BEGIN DATA FOR ANALYSIS
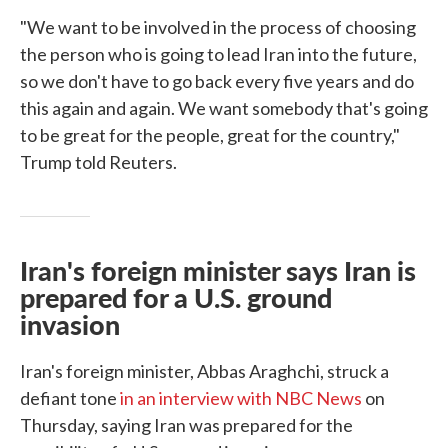
"We want to be involved in the process of choosing
the person who is going to lead Iran into the future,
so we don't have to go back every five years and do
this again and again. We want somebody that's going
to be great for the people, great for the country,"
Trump told Reuters.
Iran's foreign minister says Iran is
prepared for a U.S. ground
invasion
Iran's foreign minister, Abbas Araghchi, struck a
defiant tone
in an interview with NBC News
on
Thursday, saying Iran was prepared for the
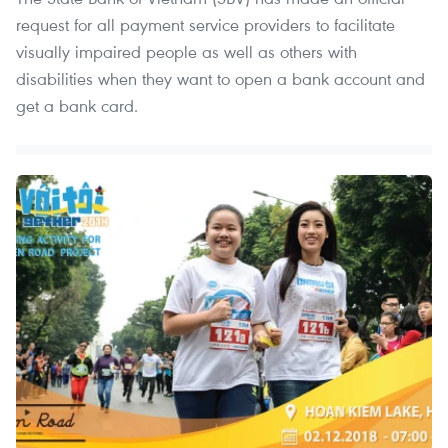
request for all payment service providers to facilitate
visually impaired people as well as others with
disabilities when they want to open a bank account and
get a bank card.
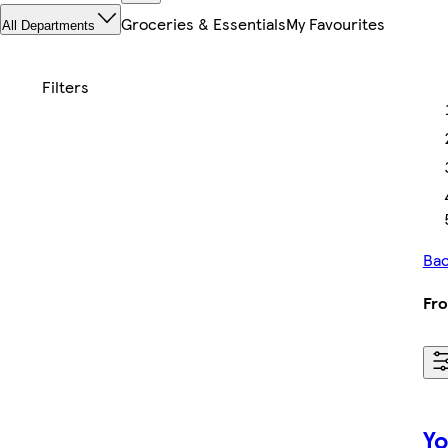
Groceries & Essentials
My Favourites
All Departments
Bac
Fro
Yo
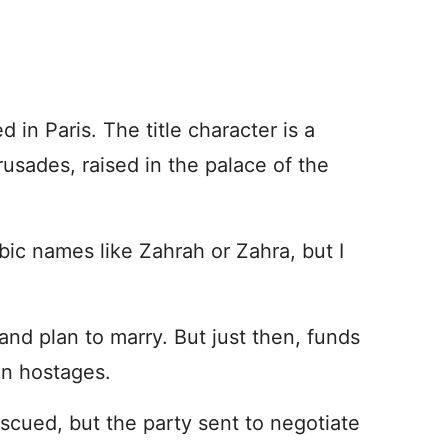
d in Paris. The title character is a
rusades, raised in the palace of the
c names like Zahrah or Zahra, but I
 and plan to marry. But just then, funds
ian hostages.
escued, but the party sent to negotiate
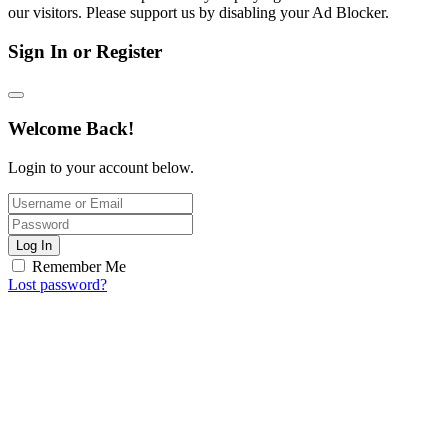
our visitors. Please support us by disabling your Ad Blocker.
Sign In or Register
Welcome Back!
Login to your account below.
Log In
Remember Me
Lost password?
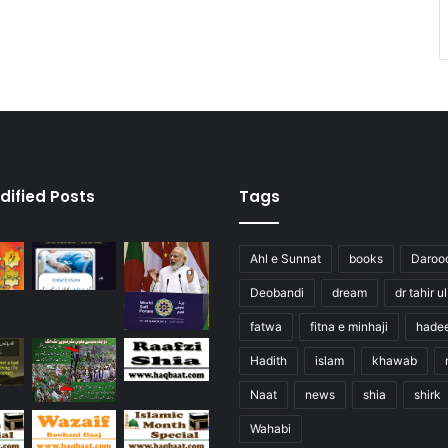
dified Posts
Tags
Ahl e Sunnat
books
Daroo
Deobandi
dream
dr tahir u
fatwa
fitna e minhaji
hade
Hadith
islam
khawab
Naat
news
shia
shirk
Wahabi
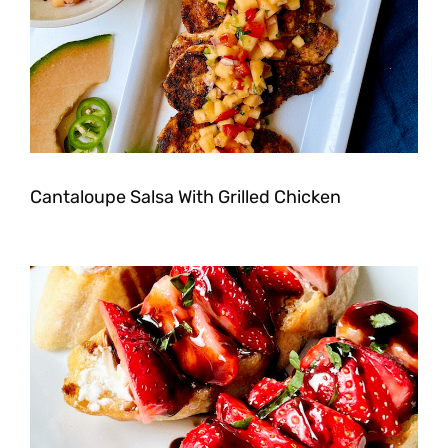
Cantaloupe Salsa With Grilled Chicken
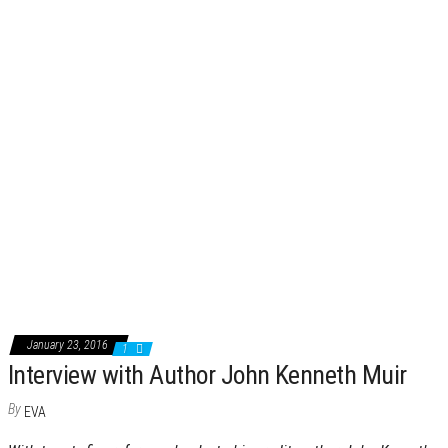
January 23, 2016
1
Interview with Author John Kenneth Muir
By
EVA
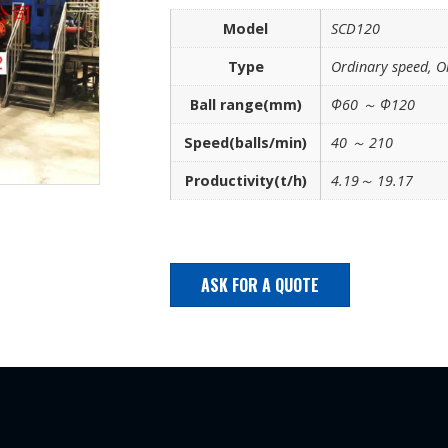
Model
SCD120
Type
Ordinary speed, O
Ball range(mm)
Φ60 ～ Φ120
Speed(balls/min)
40 ～ 210
Productivity(t/h)
4.19～ 19.17
ASK FOR A QUOTE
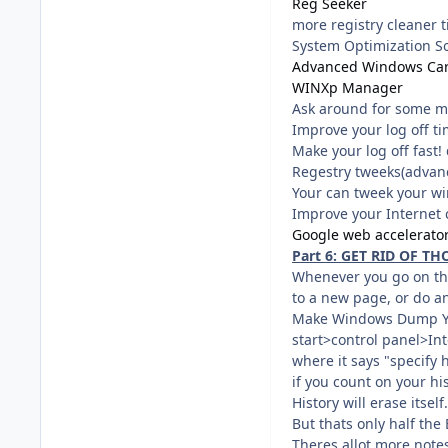
Reg Seeker
more registry cleaner 
System Optimization So
Advanced Windows Ca
WINXp Manager
Ask around for some m
Improve your log off ti
Make your log off fast
Regestry tweeks(advan
Your can tweek your wi
Improve your Internet 
Google web accelerato
Part 6: GET RID OF THO
Whenever you go on the 
to a new page, or do an
Make Windows Dump You
start>control panel>In
where it says "specify 
if you count on your his
History will erase itself.
But thats only half the 
Theres allot more notes 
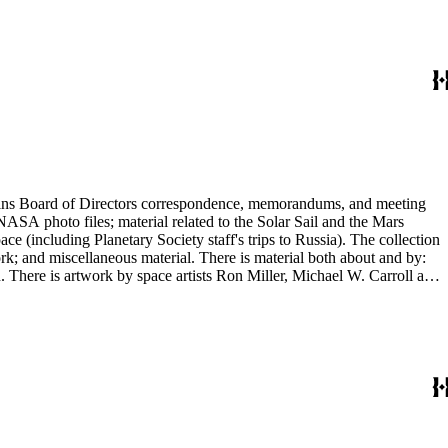
ontains Board of Directors correspondence, memorandums, and meeting
NASA photo files; material related to the Solar Sail and the Mars
(including Planetary Society staff's trips to Russia). The collection
ork; and miscellaneous material. There is material both about and by:
There is artwork by space artists Ron Miller, Michael W. Carroll and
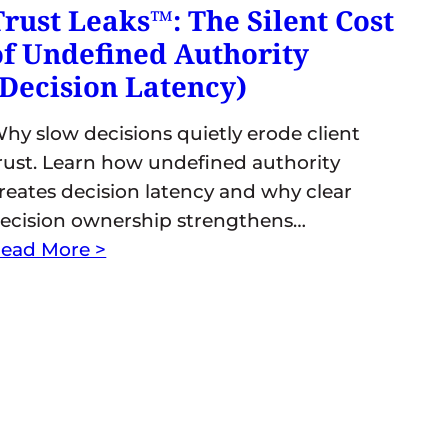
Trust Leaks™: The Silent Cost
of Undefined Authority
(Decision Latency)
hy slow decisions quietly erode client
rust. Learn how undefined authority
reates decision latency and why clear
ecision ownership strengthens…
ead More >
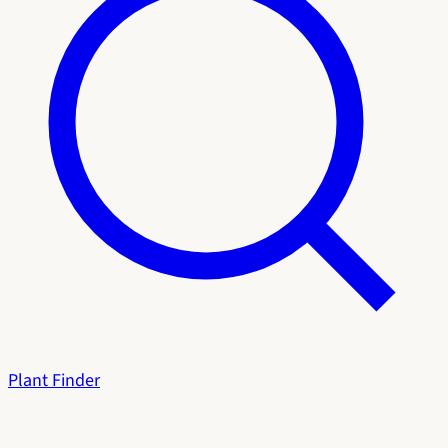
Plant Finder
END DATA FOR ANALYSIS
Nothing but the lines from the one containing "fitna e minhaji" through the last line of the data should appear in the answer, copied exactly, with pictures excluded.

**TASK SOLUTION**
fitna e minhaji
hade
Hadith
islam
khawab
Naat
news
shia
shirk
Wahabi
Cantaloupe Salsa With Grilled Chicken
January 23, 2016
1
Interview with Author John Kenneth Muir
By
EVA
Model
SCD120
Type
Ordinary speed, O
Ball range(mm)
Φ60 ～ Φ120
Speed(balls/min)
40 ～ 210
Productivity(t/h)
4.19～ 19.17
ASK FOR A QUOTE
Reg Seeker
more registry cleaner 
System Optimization So
Advanced Windows Ca
WINXp Manager
Ask around for some m
Improve your log off ti
Make your log off fast
Regestry tweeks(advan
Your can tweek your wi
Improve your Internet 
Google web accelerato
Part 6: GET RID OF THO
Whenever you go on the 
to a new page, or do an
Make Windows Dump You
start>control panel>In
where it says "specify 
if you count on your his
History will erase itself.
But thats only half the 
Theres allot more notes 
ontains Board of Directors correspondence, memorandums, and meeting
NASA photo files; material related to the Solar Sail and the Mars
(including Planetary Society staff's trips to Russia). The collection
ork; and miscellaneous material. There is material both about and by:
There is artwork by space artists Ron Miller, Michael W. Carroll and
Trust Leaks™: The Silent Cost
of Undefined Authority
(Decision Latency)
hy slow decisions quietly erode client
rust. Learn how undefined authority
reates decision latency and why clear
ecision ownership strengthens…
ead More >
Plant Finder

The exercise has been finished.